In Missouri, lawmakers will face a projected $500 million budget deficit. But, unlike how things are run in our nation's capitol, Missouri state government is required by law to balance its budget each year. That is not going to be an easy feat. State revenue continues to lag, the $700 million in federal stimulus that was used to backfill state government last year is gone, and after several hard years of paring down our state budget, there are fewer and fewer places left to cut.
If we've learned anything from the failed federal stimulus programs over the last two years, it is that we can't spend our way to prosperity. That doesn't mean that state economic development should be put on the back burner until more prosperous times. In fact, it means the opposite. Now, more than ever, lawmakers need to put jobs in the forefront of the debate. And perhaps the most valuable economic development investment lawmakers can make this session won't require any outlay of state funds at all.

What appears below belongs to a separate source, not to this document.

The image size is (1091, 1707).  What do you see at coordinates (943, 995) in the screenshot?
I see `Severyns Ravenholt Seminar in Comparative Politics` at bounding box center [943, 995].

This legislative session, the business community is advocating a unified agenda of six legislative policy reforms that will help Missouri better compete for jobs. These priorities are bottom-line issues for employers, including:
* Reforming employment law to bring balance back in Missouri courts in employee discrimination cases;
* Turning back court rulings that have allowed some injured workers to file lawsuits instead of handling claims through the workers comp system;
* Taking another step toward ending the double taxation of Missouri employers by capping the franchise tax;
* Eliminating Missouri's minimum wage escalator to prevent Missouri's wage from rising above competitive levels;
* Ending the practice of joint and several liability, which often unfairly saddles employers with a disproportionate level of liability in cases; and
* Extending the length of term for bonds that could be used to shore up Missouri's strapped unemployment insurance system to avoid additional interest payments and the loss of FUTA tax credits.
Key to the proposals is the revenue neutrality of the each priority. None of the priorities will have a fiscal cost to the state. At the same time, no other proposal before the General Assembly has as great a potential to grow Missouri revenue, because successful passage will impact every employer in our state and will create jobs.

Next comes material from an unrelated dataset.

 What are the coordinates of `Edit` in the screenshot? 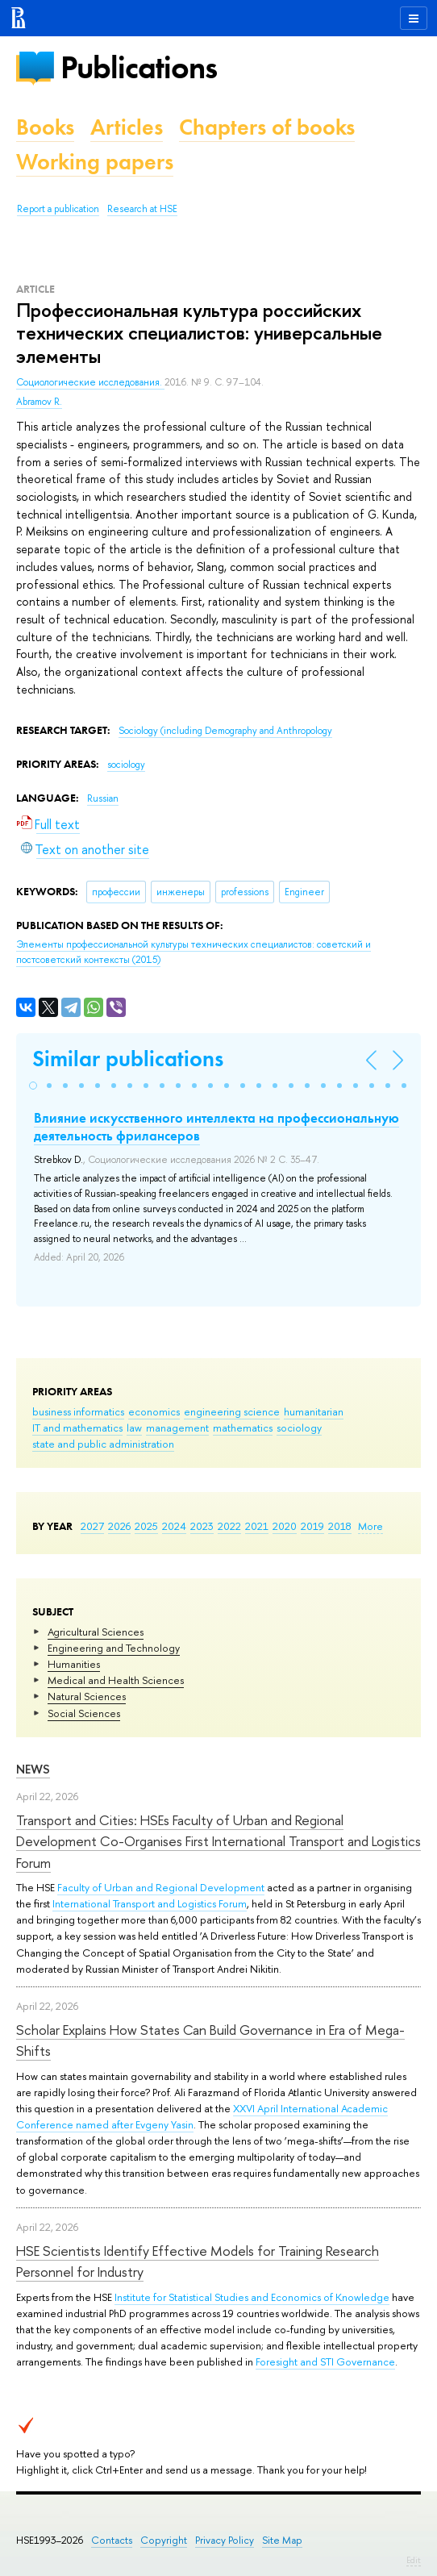 It's located at (413, 2560).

How will it create jobs? It will better position our state against our competition. In several of the areas highlighted in our legislative priorities, Missouri is at a clear competitive disadvantage with other states. No other nearby state double-taxes its employers with a franchise tax. Missouri stands out among its neighboring states with its minimum-wage escalator, and Missouri is poised to rise to a level higher than any other adjoining state.
But it is not just how we stack up against the Midwest. Missouri is competing in a global economy, and we must constantly monitor policy to ensure that we making the best case for encouraging business to expand or locate in our state. While one unfair court ruling won't change a business' decision to move to Missouri, a trend of unbalanced court rulings will have an impact.
That's why we ask lawmakers to act now on these responsible reforms. We don't have 443,000 years to fix our economy and balance our budget.
Daniel P. Mehan is the president and CEO of the Missouri Chamber of Commerce and Industry.